This is the story behind the story.
Of when Japanese shuttler Chiharu Shida swapped her racket for a microphone. In a switch of roles – from green court pro to broadcasting novice – the India Open winner assumed the position of a television reporter to try her hand at media work, and surprise teammate Akane Yamaguchi in the process.
Despite not being able to compete at the Malaysia Open in January due to injury, Shida still wanted to be involved at the Super 1000 event, someway, somehow. She approached the BWF Communications team to enquire about the possibility of conducting post match interviews, to get a sense of “the experience journalism brings”.
Typically after a match, players sign autographs or pose for pictures with fans before fulfilling media obligations in the mixed zone.
On Friday, 13 January, world No.1 Yamaguchi had defeated Mia Blichfeldt to reach the Malaysia Open semifinals. Hiding in the Axiata Arena mixed zone, round the corner behind a door to not give the game away, was Shida. The 25-year-old had been briefed on how to prepare questions, act behind the camera, and the works.
Shida confessed to “being very nervous and excited” but was engrossed enough to want to wear a BWF jacket.

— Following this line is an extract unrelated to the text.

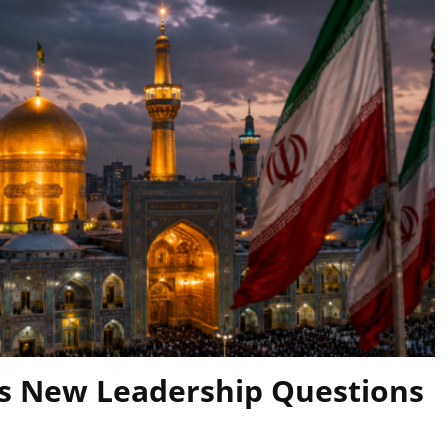
es New Leadership Questions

Here’s what happened when Yamaguchi arrived and Shida stepped forward.
“I wanted to surprise Yamaguchi. I think it worked, she was shocked,” giggled Shida after pulling off the assignment.
“The whole experience was enjoyable. I wanted to see if a top player would answer my questions with me on the other side. It’s seldom that players get an opportunity like this. I was more nervous behind the camera than in front of it.
“I’m very interested in how the media works and the uniform was a nice touch. I’m not a reporter but I tried to talk in a polite way.”
As is apparent in the video, Shida received 70 points for her performance from Yamaguchi.
“She’s good but could do with more practice,” jested Yamaguchi later.
Thrilled by the experience, and her compatriot’s seal of approval, Shida has promised to return for another go at being a journalist when circumstances allow.